Portia (The Merchant of Venice; circa 1597) seems
at first an improbable feminist model, the first scene one in which the heiress
watches potential suitors sit the tests devised by her father to find one worthy
of her hand in marriage. But the
patriarchy is no match for Portia who twists the tests to ensure the winner is
her preferred beau, one who would never otherwise have attracted her father’s
approval; Portia is smart and tough. She
undermines gender-stereotyping and the patriarchy beyond the family too, cross-dressing
to appear in court at a time when women weren’t permitted to be counsel. For feminist anti-Semites too there’s a
strong role-model, Portia’s legal sophistry rescuing good Christian Antonio from
the grim fate demanded by the Jewish money-lender.
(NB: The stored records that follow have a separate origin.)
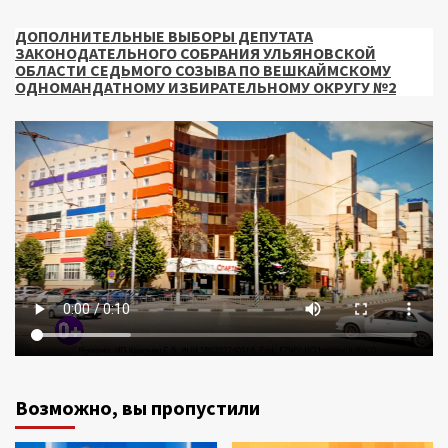
ДОПОЛНИТЕЛЬНЫЕ ВЫБОРЫ ДЕПУТАТА
ЗАКОНОДАТЕЛЬНОГО СОБРАНИЯ УЛЬЯНОВСКОЙ
ОБЛАСТИ СЕДЬМОГО СОЗЫВА ПО ВЕШКАЙМСКОМУ
ОДНОМАНДАТНОМУ ИЗБИРАТЕЛЬНОМУ ОКРУГУ №2
Возможно, вы пропустили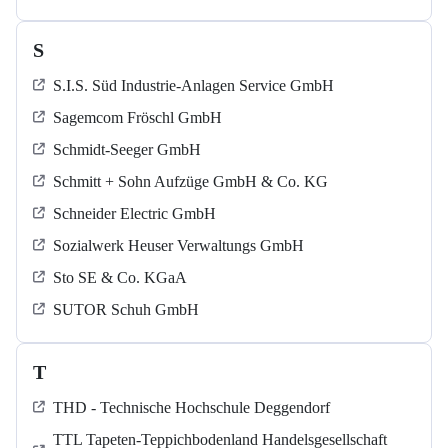
S
S.I.S. Süd Industrie-Anlagen Service GmbH
Sagemcom Fröschl GmbH
Schmidt-Seeger GmbH
Schmitt + Sohn Aufzüge GmbH & Co. KG
Schneider Electric GmbH
Sozialwerk Heuser Verwaltungs GmbH
Sto SE & Co. KGaA
SUTOR Schuh GmbH
T
THD - Technische Hochschule Deggendorf
TTL Tapeten-Teppichbodenland Handelsgesellschaft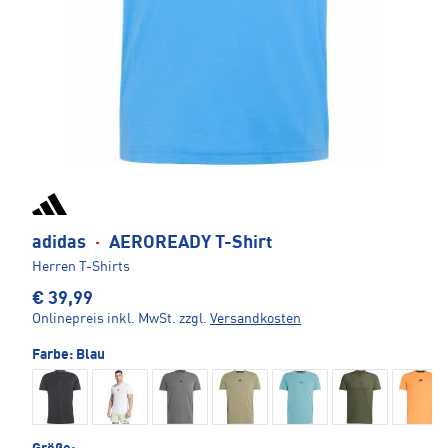
adidas
·
AEROREADY T-Shirt
Herren T-Shirts
€ 39,99
Onlinepreis inkl. MwSt.
zzgl.
Versandkosten
Farbe:
Blau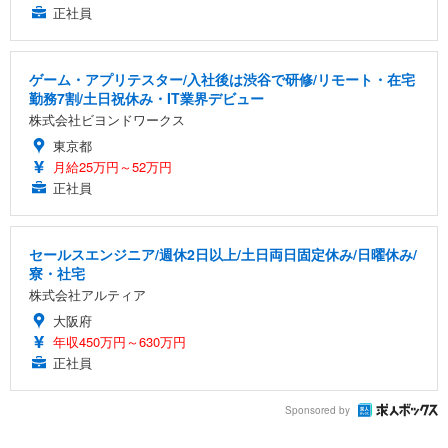
正社員
ゲーム・アプリテスター/入社後は渋谷で研修/リモート・在宅
勤務7割/土日祝休み・IT業界デビュー
株式会社ビヨンドワークス
東京都
月給25万円～52万円
正社員
セールスエンジニア/週休2日以上/土日両日固定休み/日曜休み/
寮・社宅
株式会社アルティア
大阪府
年収450万円～630万円
正社員
Sponsored by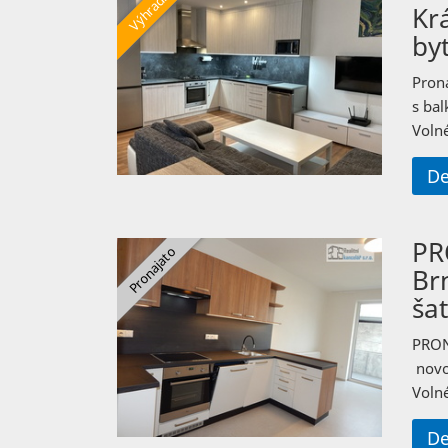
Kr
by
Proná
s ba
Volné
De
PR
Brn
ša
PRON
novos
Volné
De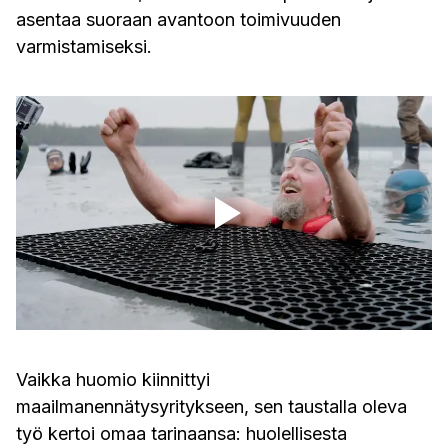
asentaa suoraan avantoon toimivuuden
varmistamiseksi.
Vaikka huomio kiinnittyi
maailmanennätysyritykseen, sen taustalla oleva
työ kertoi omaa tarinaansa: huolellisesta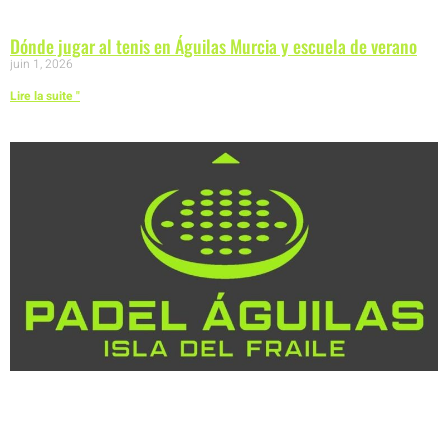
Dónde jugar al tenis en Águilas Murcia y escuela de verano
juin 1, 2026
Lire la suite "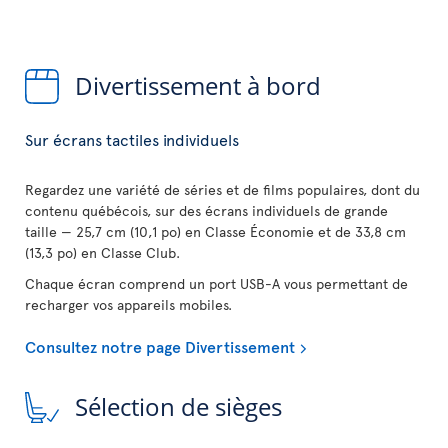
Divertissement à bord
Sur écrans tactiles individuels
Regardez une variété de séries et de films populaires, dont du
contenu québécois, sur des écrans individuels de grande
taille — 25,7 cm (10,1 po) en Classe Économie et de 33,8 cm
(13,3 po) en Classe Club.
Chaque écran comprend un port USB-A vous permettant de
recharger vos appareils mobiles.
Consultez notre page Divertissement
Sélection de sièges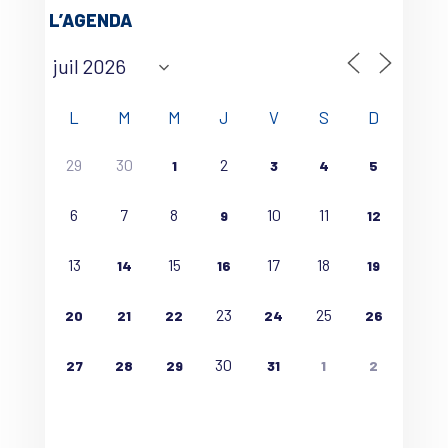
L’AGENDA
L
M
M
J
V
S
D
29
30
2
1
3
4
5
6
7
8
10
11
9
12
13
15
17
18
14
16
19
23
25
20
21
22
24
26
30
27
28
29
31
1
2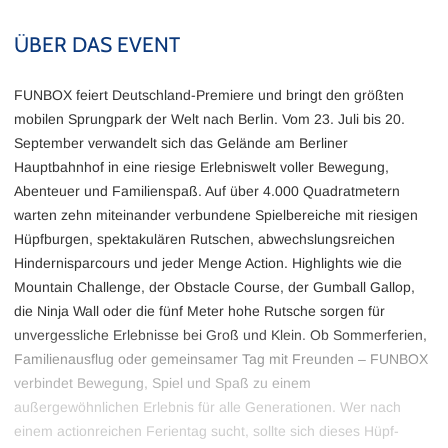
ÜBER DAS EVENT
FUNBOX feiert Deutschland-Premiere und bringt den größten
mobilen Sprungpark der Welt nach Berlin. Vom 23. Juli bis 20.
September verwandelt sich das Gelände am Berliner
Hauptbahnhof in eine riesige Erlebniswelt voller Bewegung,
Abenteuer und Familienspaß. Auf über 4.000 Quadratmetern
warten zehn miteinander verbundene Spielbereiche mit riesigen
Hüpfburgen, spektakulären Rutschen, abwechslungsreichen
Hindernisparcours und jeder Menge Action. Highlights wie die
Mountain Challenge, der Obstacle Course, der Gumball Gallop,
die Ninja Wall oder die fünf Meter hohe Rutsche sorgen für
unvergessliche Erlebnisse bei Groß und Klein. Ob Sommerferien,
Familienausflug oder gemeinsamer Tag mit Freunden – FUNBOX
verbindet Bewegung, Spiel und Spaß zu einem
außergewöhnlichen Erlebnis für alle Generationen. Wer nach
einem actionreichen Ferientag sucht, sollte sich dieses Hüpf-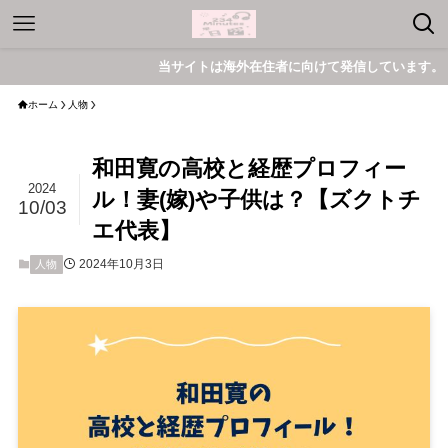
当サイトは海外在住者に向けて発信しています。
ホーム
人物
和田寛の高校と経歴プロフィー
2024
ル！妻(嫁)や子供は？【ズクトチ
10/03
エ代表】
2024年10月3日
人物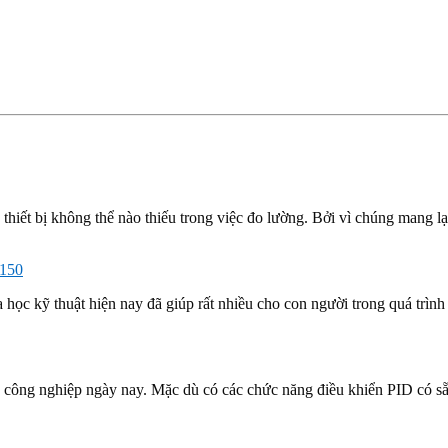
thiết bị không thể nào thiếu trong việc đo lường. Bởi vì chúng mang lạ
 150
học kỹ thuật hiện nay đã giúp rất nhiều cho con người trong quá trình 
nh công nghiệp ngày nay. Mặc dù có các chức năng điều khiển PID có 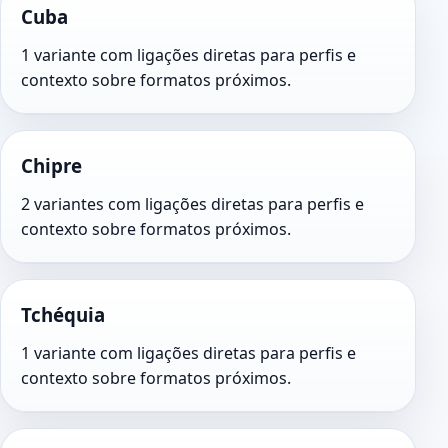
Cuba
1 variante com ligações diretas para perfis e
contexto sobre formatos próximos.
Chipre
2 variantes com ligações diretas para perfis e
contexto sobre formatos próximos.
Tchéquia
1 variante com ligações diretas para perfis e
contexto sobre formatos próximos.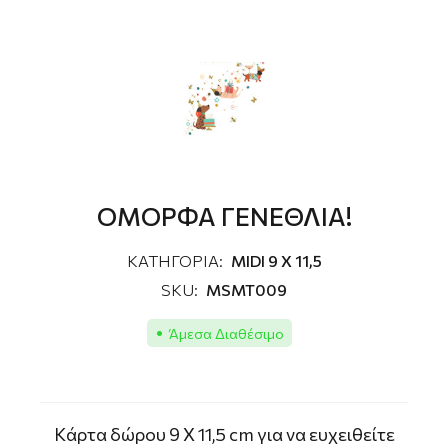
ΟΜΟΡΦΑ ΓΕΝΕΘΛΙΑ!
ΚΑΤΗΓΟΡΙΑ:
MIDI 9 X 11,5
SKU:
MSMT009
Άμεσα Διαθέσιμο
Kάρτα δώρου 9 X 11,5 cm για να ευχειθείτε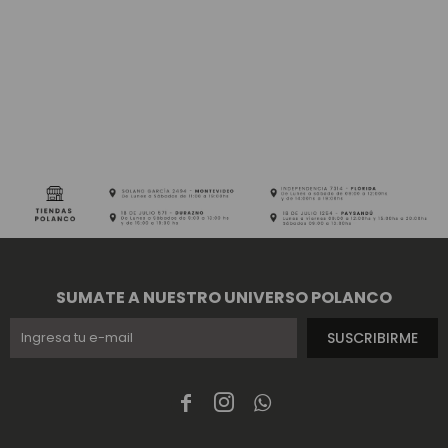
SUMATE A NUESTRO UNIVERSO POLANCO
SUSCRIBIRME



Elisabeth Bergner (1897-1986) as Rosalind in Paul Czinner's (1890-1972) film of As You Like It (1936).
After being exiled, strong-willed Rosalind (As You Like It ;circa 1599) adopts the disguises of the male shepherd Ganymede and goes to live in the Arcadian forest of Ardenne. There, inter alia, she becomes a sort of life-coach, focused on teaching men to be more progressive in their attitudes towards women; not exactly making them metrosexuals but certainly less late-medieval. It works for her too for the previously uncouth Orlando learns better how to woo her and they wed in the happy group marriage at play’s end and in being taught by Rosalind to get in touch with his female side, Orlando takes part is what is probably Shakespeare’s most overt deconstruction of gender roles. There is however an undercurrent of class awareness in the allocation of happiness. Of the four couples, it’s the peasant pair, Phoebe & Silvius, who end up married even though his love for her remains surely unrequited; Shakespeare may have felt his clever women of the better classes deserved happiness more than peasant shepherdesses. Structurally it’s interesting too for in As You Like It, it’s Rosalind who delivers the play’s epilogue, a thing Shakespeare traditionally reserved for a man and that may be Rosalind’s most post-modern transgression.